Do you and Mark have any non-negotiables when it comes to parenting?We never raise our voice or get angry at the kids. We always have clear communication with them - firm if we need to set boundaries - but never stern. It's just being conscious of their feelings and emotions and ensuring that they recognise that we are here to help them move through whatever it is they're trying to navigate and that all of their feelings are okay with us. People can label kids as naughty but typically they're just asking to be heard, so for us, checking in, removing frustration and really speaking with them calmly is always our go-to technique.
In a nutshell, for you, what is the key to balancing motherhood with your creative passions, friendships and marriage?Just recognising what the things are that I'm wanting to balance - playdates/Bodhi, Your Zen Life/Your Zen Mama, acting, spirituality/self development, fitness, ‘me’ time and Mark. I will grab my calendar and see what my obligations are and then I will often put in colour codes of each of the above things so I know I'm making time for them each week. Ideally, it'll be a balance of all or most things each day but if I get to do just a couple each week then I feel like I'm in a harmonious place.
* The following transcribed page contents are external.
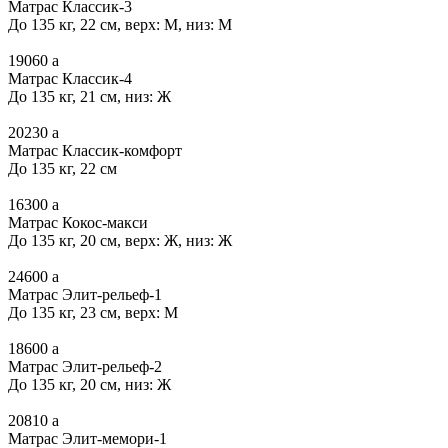
Матрас Классик-3
До 135 кг, 22 см, верх: М, низ: М
19060
a
Матрас Классик-4
До 135 кг, 21 см, низ: Ж
20230
a
Матрас Классик-комфорт
До 135 кг, 22 см
16300
a
Матрас Кокос-макси
До 135 кг, 20 см, верх: Ж, низ: Ж
24600
a
Матрас Элит-рельеф-1
До 135 кг, 23 см, верх: М
18600
a
Матрас Элит-рельеф-2
До 135 кг, 20 см, низ: Ж
20810
a
Матрас Элит-мемори-1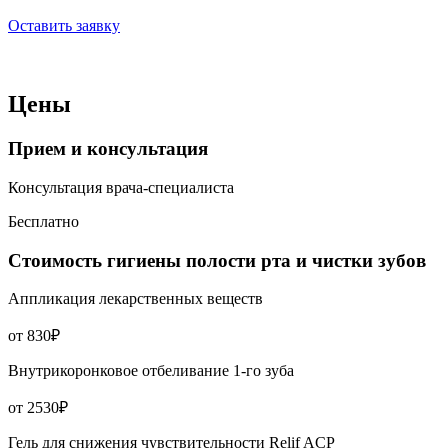
Оставить заявку
Цены
Прием и консультация
Консультация врача-специалиста
Бесплатно
Стоимость гигиены полости рта и чистки зубов
Аппликация лекарственных веществ
от 830₽
Внутрикоронковое отбеливание 1-го зуба
от 2530₽
Гель для снижения чувствительности Relif ACP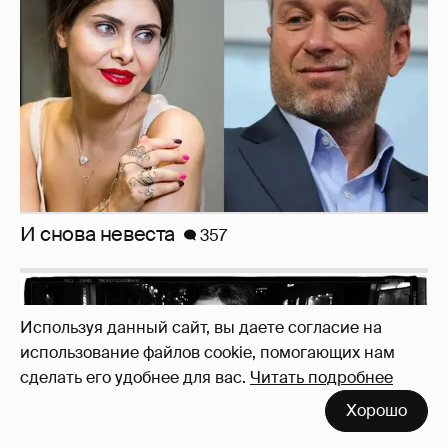
И снова невеста
357
Используя данный сайт, вы даете согласие на
использование файлов cookie, помогающих нам
сделать его удобнее для вас.
Читать подробнее
Хорошо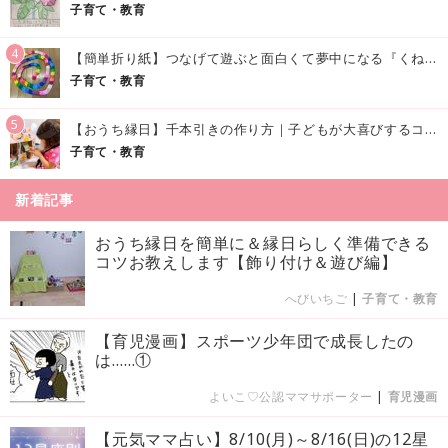
子育て・教育
4
【簡単折り紙】つなげて遊ぶと面白くて夢中になる『くねくねへびさんの作り方』
子育て・教育
5
【おうち縁日】千本引きの作り方｜子どもが大喜びするコツやアイデア♪
子育て・教育
新着記事
おうち縁日を簡単に＆縁日らしく準備できる
コツお教えします【飾り付け＆遊び編】
へびいちご
|
子育て・教育
【育児漫画】スポーツ少年団で成長したの
は……①
よいこ♡公認ママサポーター
|
育児漫画
【元気ママ占い】8/10(月)～8/16(日)の12星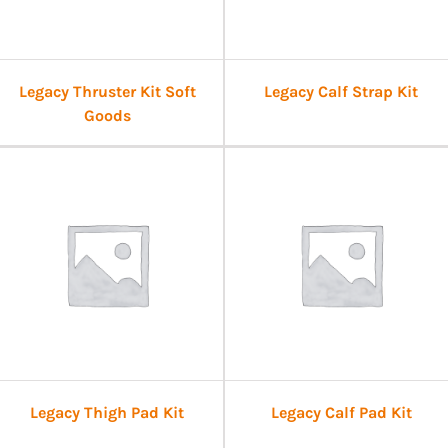
Legacy Thruster Kit Soft
Legacy Calf Strap Kit
Goods
Legacy Thigh Pad Kit
Legacy Calf Pad Kit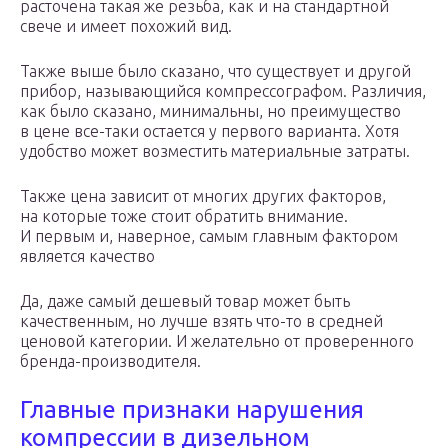
расточена такая же резьба, как и на стандартной
свече и имеет похожий вид.
Также выше было сказано, что существует и другой
прибор, называющийся компрессографом. Различия,
как было сказано, минимальны, но преимущество
в цене все-таки остается у первого варианта. Хотя
удобство может возместить материальные затраты.
Также цена зависит от многих других факторов,
на которые тоже стоит обратить внимание.
И первым и, наверное, самым главным фактором
является качество
Да, даже самый дешевый товар может быть
качественным, но лучше взять что-то в средней
ценовой категории. И желательно от проверенного
бренда-производителя.
Главные признаки нарушения
компрессии в дизельном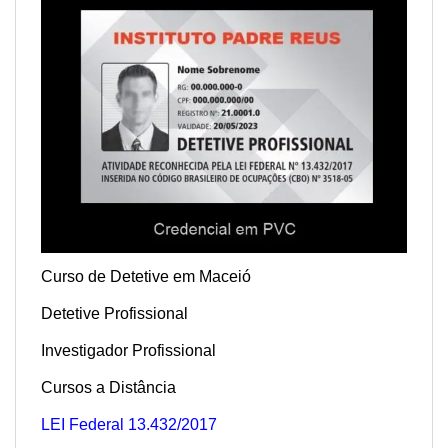
Curso de Detetive em Maceió
Detetive Profissional
Investigador Profissional
Cursos a Distância
LEI Federal 13.432/2017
The other major thing is that I include Bodhi in a lot of the things I want to balance, except of course Me-time and I carve out special Mark and I time. I incorporate him in my fitness, I listen to Eckhart Tolle podcasts in the car when he is with me, I bring him to work and he is in a lot of my Your Zen Mama and Your Zen Life videos, too!
What are a few of your favourite little luxuries?Sleep-ins, baths with lavender bath salts, a good mystery book, playing an App on my phone and right now, the obsession is Monopoly! I have rare moments to do these things so that's why they feel so luxurious.
Where is your happy place?Either at my home in LA with Bodhi, Mark and friends and their kids or in Adelaide doing the same thing. I'm always feeling so blissed out when that happens and all my loved ones combine.
Above all else, what is the one dream for your children?I just want Bodhi to have enough self love that he can be in an unwavering place of happiness, which will in turn extend to all those around him and filter through all he does.